E se, para descobrir quem você é, fosse preciso primeiro enfrentar tudo aquilo que passou a vida tentando esquecer?
Eleonora Dunkelrot não confia totalmente na própria memória.
Para compreender quem se tornou, ela precisa voltar ao passado e reunir os fragmentos de uma vida que ainda não consegue entender por inteiro. Mas recordar não significa necessariamente encontrar a verdade.

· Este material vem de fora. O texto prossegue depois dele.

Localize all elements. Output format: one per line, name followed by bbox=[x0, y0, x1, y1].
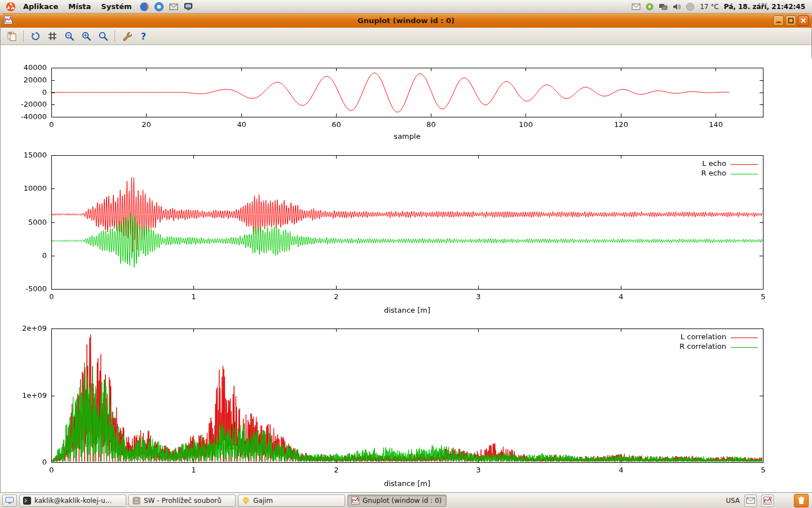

Ao revisitar a infância, a família, os amores, a maternidade, a culpa, a violência, a morte e as relações que a atravessaram, Eleonora percebe que a memória também pode mentir, proteger, deformar e esconder. Há acontecimentos dos quais nos esquecemos. Outros que escolhemos esquecer. E existem aqueles que permanecem dentro de nós mesmo quando já não conseguimos lhes dar um nome.
Em uma narrativa íntima, fragmentada e profundamente humana, A Solidão de Eleonora Dunkelrot acompanha uma escritora que decide transformar a própria vida em matéria literária e se vê diante do mais difícil dos confrontos: tornar-se personagem da história que escreve e reconhecer que, no fim, a única pessoa do outro lado desse confronto é ela mesma.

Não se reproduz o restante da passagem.